L’exonération de l’impôt sur les bénéfices recadrée

Ainsi, les entreprises pourront bénéficier de l’exonération de l’impôt sur les bénéfices, à condition de signer un contrat de ville avec l’Etat et les collectivités locales concernées. Ce contrat de ville est un nouvel outil censé coordonner les différentes aides et soutiens aux quartiers en difficulté. Par ailleurs, cette exonération sera plafonnée à 50 000 euros contre 100 000 euros actuellement. Enfin, elle reste conditionnée à une clause d’embauche locale  : engagement de recruter une partie des salariés au sein de la ZFU ou de zones urbaines sensibles (ZUS). Cette clause d’embauche a fait l’objet d’échanges vifs entre le ministre du Budget, Christian Eckert et les députés le 3 décembre. L’Assemblée nationale l’a abaissé à 33 % contre l’avis du Gouvernement, qui souhaitait maintenir le critère de 50 % des salariés résidant dans ces quartiers.

Les allègements de cotisations sociales employeurs ont été supprimés.  En effet,  les entreprises implantées en ZFU bénéficieront à compter de janvier 2015 des allègements adoptés dans le cadre du pacte de responsabilité.
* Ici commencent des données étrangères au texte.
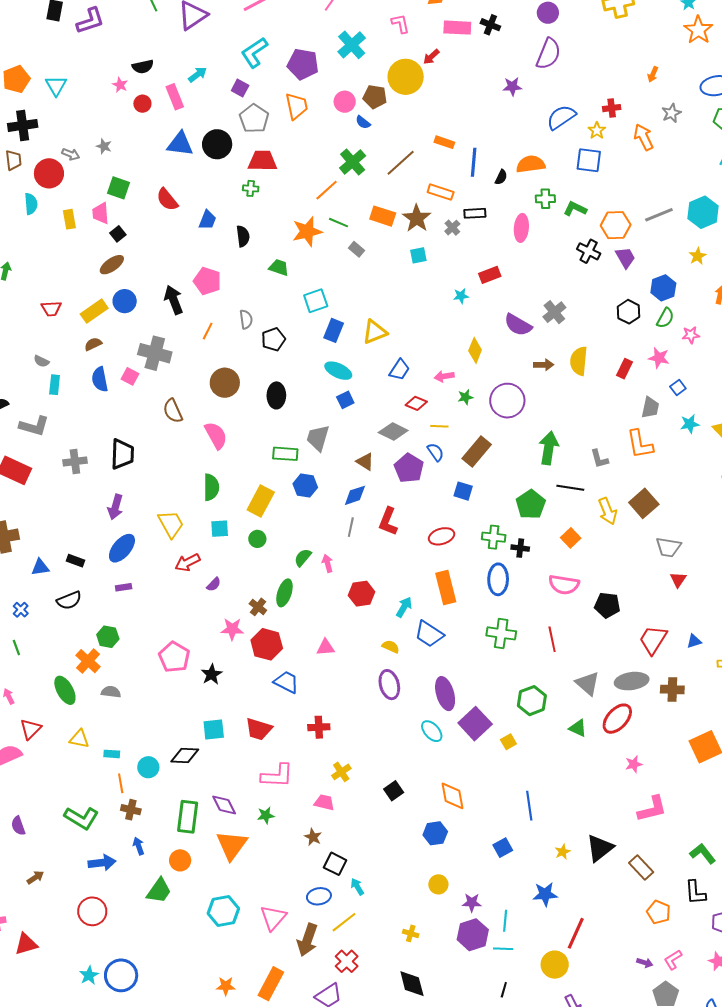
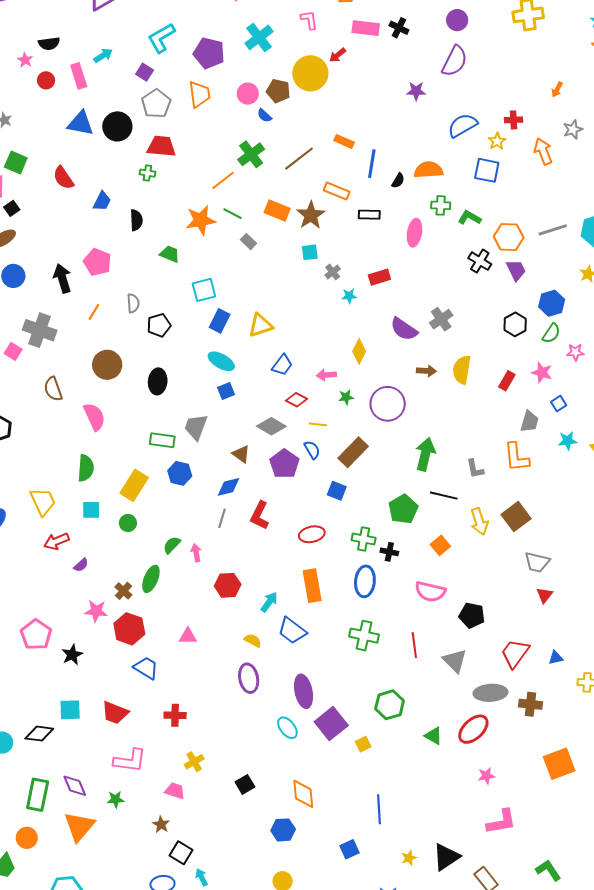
gray cross: (452, 228) -> (333, 272), moved
gray triangle: (588, 684) -> (455, 661), moved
Un déficit de coordination avec le service public de l’emploi

Les députés Henri Jibrayel et Michel Sordi, rapporteurs de la mission d’information sur les zones franches urbaines, ont questionné des chefs d’entreprise sur l’application de la clause d’embauche locale. Les entreprises interrogées ont souligné l’intérêt de cette clause qui leur a ouvert les yeux sur les ressources existantes dans ces quartiers en termes de profils et de compétences. Néanmoins, elles évoquent des difficultés à embaucher en local sur certains postes, faute de candidats adaptés aux besoins. La mission parlementaire pointe la nécessité de renforcer l’articulation entre le service public de l’emploi et les zones franches urbaines, pour accompagner les entreprises concernées dans le recrutement de candidats issus de quartiers défavorisés.
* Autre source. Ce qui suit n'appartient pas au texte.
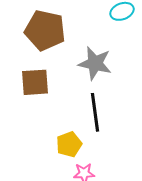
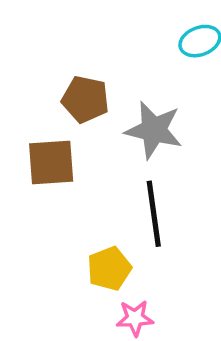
brown pentagon: (45, 30) -> (85, 99), moved, size x0.7

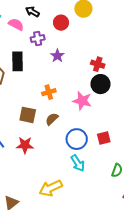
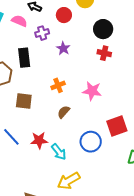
black circle: (100, 84) -> (103, 29), moved
brown square: (28, 115) -> (24, 101), moved
red square: (104, 138) -> (117, 126), size x1.5
blue circle: (77, 139) -> (91, 142), moved
cyan arrow: (78, 163) -> (59, 152), moved

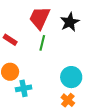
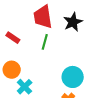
red trapezoid: (40, 18) -> (43, 17), turned -35
cyan cross: (24, 88) -> (25, 87), turned -35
Cette question de l’articulation entre zones franches urbaines et service public de l’emploi n’a pas été abordée dans le cadre des débats à l’Assemblée nationale. Or, le pilotage global de tels dispositifs représente un réel enjeu en termes d’efficacité et d’opportunité d’insertion professionnelle pour les habitants de ces quartiers qui rencontrent souvent de réelles difficultés de mobilité pour aller chercher un travail loin de leur domicile.